## Supplied entries
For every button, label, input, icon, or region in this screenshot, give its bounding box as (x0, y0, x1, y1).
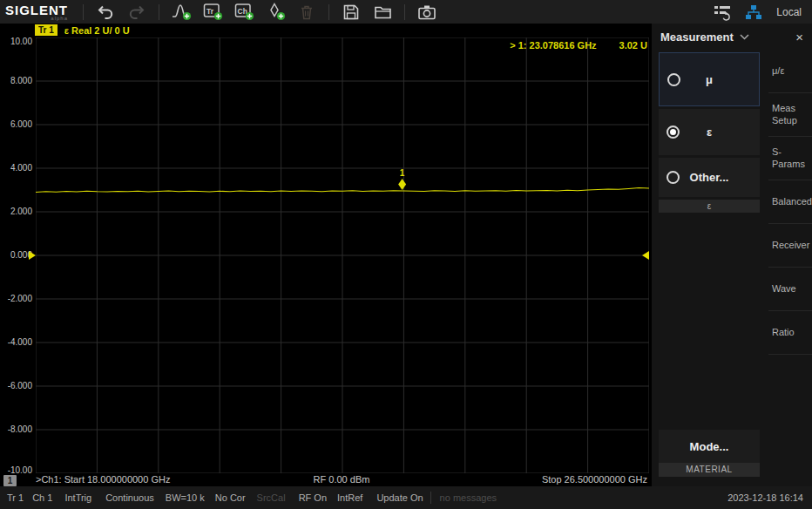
add-channel-icon: Ch (234, 3, 254, 21)
trace-header: Tr 1 ε Real 2 U/ 0 U (35, 24, 130, 36)
logo-subtext: alpha (5, 16, 68, 21)
trace-plot[interactable]: 1 (36, 37, 649, 473)
y-axis-tick: -10.00 (0, 465, 32, 475)
trash-icon (298, 3, 315, 21)
logo-text: SIGLENT (5, 3, 68, 17)
start-frequency-label[interactable]: >Ch1: Start 18.000000000 GHz (36, 474, 314, 485)
panel-header: Measurement × (652, 24, 812, 50)
lan-icon (744, 3, 763, 21)
delete-button[interactable] (294, 2, 319, 23)
y-axis-tick: 4.000 (0, 163, 32, 173)
chevron-down-icon[interactable] (740, 34, 749, 40)
marker-frequency: > 1: 23.078616 GHz (510, 40, 596, 51)
add-marker-icon (266, 3, 286, 21)
close-icon[interactable]: × (795, 31, 803, 44)
system-setup-button[interactable] (710, 2, 734, 23)
status-sweep-mode[interactable]: Continuous (105, 492, 154, 503)
folder-icon (374, 3, 392, 21)
trace-format-label[interactable]: ε Real 2 U/ 0 U (64, 25, 130, 36)
option-mu-label: μ (660, 73, 759, 86)
status-divider (430, 492, 431, 504)
add-marker-button[interactable] (263, 2, 288, 23)
save-button[interactable] (339, 2, 363, 23)
channel-badge[interactable]: 1 (3, 475, 17, 486)
add-channel-button[interactable]: Ch (232, 2, 256, 23)
redo-icon (128, 4, 145, 20)
status-reference[interactable]: IntRef (337, 492, 362, 503)
y-axis-tick: 8.000 (0, 76, 32, 85)
mode-button[interactable]: Mode... MATERIAL (659, 430, 760, 477)
menu-item-mu-epsilon[interactable]: μ/ε (768, 50, 812, 93)
y-axis-tick: 0.000 (0, 250, 32, 260)
undo-icon (97, 4, 114, 20)
stop-frequency-label[interactable]: Stop 26.500000000 GHz (369, 474, 647, 485)
menu-item-ratio[interactable]: Ratio (768, 311, 812, 355)
status-channel[interactable]: Ch 1 (32, 492, 52, 503)
status-update[interactable]: Update On (376, 492, 423, 503)
option-mu[interactable]: μ (659, 52, 760, 106)
status-trace[interactable]: Tr 1 (7, 492, 24, 503)
status-datetime: 2023-12-18 16:14 (727, 492, 803, 503)
save-icon (342, 3, 360, 21)
network-button[interactable] (741, 2, 766, 23)
add-trace-icon: Tr (203, 3, 223, 21)
status-bandwidth[interactable]: BW=10 k (166, 492, 205, 503)
screenshot-button[interactable] (415, 2, 439, 23)
status-rf[interactable]: RF On (299, 492, 327, 503)
mode-button-label: Mode... (659, 430, 760, 463)
marker-readout: > 1: 23.078616 GHz 3.02 U (510, 40, 647, 51)
add-trace-button[interactable]: Tr (200, 2, 225, 23)
menu-item-balanced[interactable]: Balanced (768, 180, 812, 224)
camera-icon (417, 3, 436, 21)
option-other[interactable]: Other... (659, 158, 760, 197)
svg-text:Ch: Ch (237, 7, 247, 16)
option-other-label: Other... (659, 171, 760, 184)
menu-item-meas-setup[interactable]: Meas Setup (768, 93, 812, 137)
y-axis-tick: -8.000 (0, 424, 32, 434)
measurement-panel: Measurement × μ ε Other... ε μ/ε Meas (652, 24, 812, 486)
panel-title[interactable]: Measurement (660, 31, 734, 44)
trace-badge[interactable]: Tr 1 (35, 24, 58, 36)
y-axis-tick: 10.00 (0, 37, 32, 46)
sna-application: SIGLENT alpha (0, 0, 812, 509)
status-correction[interactable]: No Cor (215, 492, 246, 503)
channel-footer: >Ch1: Start 18.000000000 GHz RF 0.00 dBm… (36, 474, 647, 485)
option-epsilon-label: ε (659, 126, 760, 139)
toolbar-divider (159, 4, 159, 20)
redo-button[interactable] (125, 2, 149, 23)
y-axis-tick: 2.000 (0, 207, 32, 216)
status-trigger[interactable]: IntTrig (64, 492, 91, 503)
softkey-menu: μ/ε Meas Setup S-Params Balanced Receive… (768, 50, 812, 355)
svg-text:Tr: Tr (206, 7, 214, 16)
y-axis-tick: 6.000 (0, 119, 32, 129)
local-remote-label[interactable]: Local (776, 6, 802, 18)
measurement-options: μ ε Other... ε (659, 52, 760, 213)
other-selection-value[interactable]: ε (659, 200, 760, 213)
y-axis-tick: -4.000 (0, 337, 32, 347)
menu-item-wave[interactable]: Wave (768, 268, 812, 311)
y-axis-tick: -6.000 (0, 381, 32, 390)
toolbar-divider (328, 4, 329, 20)
add-measurement-button[interactable] (169, 2, 193, 23)
status-message: no messages (440, 492, 497, 503)
menu-item-receiver[interactable]: Receiver (768, 224, 812, 268)
rf-power-label[interactable]: RF 0.00 dBm (314, 474, 370, 485)
status-bar: Tr 1 Ch 1 IntTrig Continuous BW=10 k No … (0, 486, 812, 509)
toolbar-divider (83, 4, 84, 20)
status-srccal[interactable]: SrcCal (257, 492, 286, 503)
open-button[interactable] (370, 2, 395, 23)
siglent-logo: SIGLENT alpha (5, 3, 68, 21)
graph-area: Tr 1 ε Real 2 U/ 0 U 10.00 8.000 6.000 4… (0, 24, 652, 486)
menu-item-s-params[interactable]: S-Params (768, 137, 812, 180)
ref-level-marker-right (642, 251, 649, 260)
toolbar: SIGLENT alpha (0, 0, 812, 24)
option-epsilon[interactable]: ε (659, 109, 760, 155)
mode-value: MATERIAL (659, 463, 760, 477)
y-axis-tick: -2.000 (0, 294, 32, 303)
undo-button[interactable] (93, 2, 118, 23)
add-meas-icon (172, 3, 192, 21)
toolbar-divider (404, 4, 405, 20)
svg-text:1: 1 (400, 168, 405, 178)
system-setup-icon (713, 3, 732, 21)
marker-value: 3.02 U (619, 40, 647, 51)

## Exercise
Restate the records word for word, omitting images.

## Result for this task
For every button, label, input, icon, or region in this screenshot, give its bounding box as (x0, y0, x1, y1).
add-channel-icon: Ch (234, 3, 254, 21)
trace-header: Tr 1 ε Real 2 U/ 0 U (35, 24, 130, 36)
logo-subtext: alpha (5, 16, 68, 21)
trace-plot[interactable]: 1 (36, 37, 649, 473)
y-axis-tick: -10.00 (0, 465, 32, 475)
trash-icon (298, 3, 315, 21)
logo-text: SIGLENT (5, 3, 68, 17)
start-frequency-label[interactable]: >Ch1: Start 18.000000000 GHz (36, 474, 314, 485)
panel-header: Measurement × (652, 24, 812, 50)
lan-icon (744, 3, 763, 21)
delete-button[interactable] (294, 2, 319, 23)
y-axis-tick: 4.000 (0, 163, 32, 173)
chevron-down-icon[interactable] (740, 34, 749, 40)
marker-frequency: > 1: 23.078616 GHz (510, 40, 596, 51)
add-marker-icon (266, 3, 286, 21)
close-icon[interactable]: × (795, 31, 803, 44)
system-setup-button[interactable] (710, 2, 734, 23)
status-sweep-mode[interactable]: Continuous (105, 492, 154, 503)
folder-icon (374, 3, 392, 21)
trace-format-label[interactable]: ε Real 2 U/ 0 U (64, 25, 130, 36)
option-mu-label: μ (660, 73, 759, 86)
status-divider (430, 492, 431, 504)
add-marker-button[interactable] (263, 2, 288, 23)
save-button[interactable] (339, 2, 363, 23)
channel-badge[interactable]: 1 (3, 475, 17, 486)
add-channel-button[interactable]: Ch (232, 2, 256, 23)
redo-icon (128, 4, 145, 20)
status-reference[interactable]: IntRef (337, 492, 362, 503)
y-axis-tick: 8.000 (0, 76, 32, 85)
mode-button[interactable]: Mode... MATERIAL (659, 430, 760, 477)
menu-item-mu-epsilon[interactable]: μ/ε (768, 50, 812, 93)
y-axis-tick: 0.000 (0, 250, 32, 260)
undo-icon (97, 4, 114, 20)
stop-frequency-label[interactable]: Stop 26.500000000 GHz (369, 474, 647, 485)
menu-item-ratio[interactable]: Ratio (768, 311, 812, 355)
status-channel[interactable]: Ch 1 (32, 492, 52, 503)
status-update[interactable]: Update On (376, 492, 423, 503)
option-mu[interactable]: μ (659, 52, 760, 106)
status-trace[interactable]: Tr 1 (7, 492, 24, 503)
status-datetime: 2023-12-18 16:14 (727, 492, 803, 503)
save-icon (342, 3, 360, 21)
network-button[interactable] (741, 2, 766, 23)
add-trace-icon: Tr (203, 3, 223, 21)
status-bandwidth[interactable]: BW=10 k (166, 492, 205, 503)
screenshot-button[interactable] (415, 2, 439, 23)
status-rf[interactable]: RF On (299, 492, 327, 503)
mode-button-label: Mode... (659, 430, 760, 463)
marker-readout: > 1: 23.078616 GHz 3.02 U (510, 40, 647, 51)
add-trace-button[interactable]: Tr (200, 2, 225, 23)
menu-item-balanced[interactable]: Balanced (768, 180, 812, 224)
camera-icon (417, 3, 436, 21)
option-other[interactable]: Other... (659, 158, 760, 197)
svg-text:Ch: Ch (237, 7, 247, 16)
option-other-label: Other... (659, 171, 760, 184)
menu-item-meas-setup[interactable]: Meas Setup (768, 93, 812, 137)
y-axis-tick: -8.000 (0, 424, 32, 434)
measurement-panel: Measurement × μ ε Other... ε μ/ε Meas (652, 24, 812, 486)
panel-title[interactable]: Measurement (660, 31, 734, 44)
trace-badge[interactable]: Tr 1 (35, 24, 58, 36)
y-axis-tick: 10.00 (0, 37, 32, 46)
sna-application: SIGLENT alpha (0, 0, 812, 509)
status-correction[interactable]: No Cor (215, 492, 246, 503)
channel-footer: >Ch1: Start 18.000000000 GHz RF 0.00 dBm… (36, 474, 647, 485)
option-epsilon-label: ε (659, 126, 760, 139)
toolbar-divider (159, 4, 159, 20)
redo-button[interactable] (125, 2, 149, 23)
y-axis-tick: 2.000 (0, 207, 32, 216)
status-trigger[interactable]: IntTrig (64, 492, 91, 503)
softkey-menu: μ/ε Meas Setup S-Params Balanced Receive… (768, 50, 812, 355)
svg-text:Tr: Tr (206, 7, 214, 16)
y-axis-tick: 6.000 (0, 119, 32, 129)
local-remote-label[interactable]: Local (776, 6, 802, 18)
measurement-options: μ ε Other... ε (659, 52, 760, 213)
other-selection-value[interactable]: ε (659, 200, 760, 213)
y-axis-tick: -4.000 (0, 337, 32, 347)
menu-item-wave[interactable]: Wave (768, 268, 812, 311)
y-axis-tick: -6.000 (0, 381, 32, 390)
toolbar-divider (328, 4, 329, 20)
add-measurement-button[interactable] (169, 2, 193, 23)
status-message: no messages (440, 492, 497, 503)
menu-item-receiver[interactable]: Receiver (768, 224, 812, 268)
rf-power-label[interactable]: RF 0.00 dBm (314, 474, 370, 485)
status-bar: Tr 1 Ch 1 IntTrig Continuous BW=10 k No … (0, 486, 812, 509)
toolbar-divider (83, 4, 84, 20)
status-srccal[interactable]: SrcCal (257, 492, 286, 503)
open-button[interactable] (370, 2, 395, 23)
siglent-logo: SIGLENT alpha (5, 3, 68, 21)
graph-area: Tr 1 ε Real 2 U/ 0 U 10.00 8.000 6.000 4… (0, 24, 652, 486)
menu-item-s-params[interactable]: S-Params (768, 137, 812, 180)
ref-level-marker-right (642, 251, 649, 260)
toolbar: SIGLENT alpha (0, 0, 812, 24)
option-epsilon[interactable]: ε (659, 109, 760, 155)
mode-value: MATERIAL (659, 463, 760, 477)
y-axis-tick: -2.000 (0, 294, 32, 303)
undo-button[interactable] (93, 2, 118, 23)
add-meas-icon (172, 3, 192, 21)
toolbar-divider (404, 4, 405, 20)
svg-text:1: 1 (400, 168, 405, 178)
system-setup-icon (713, 3, 732, 21)
marker-value: 3.02 U (619, 40, 647, 51)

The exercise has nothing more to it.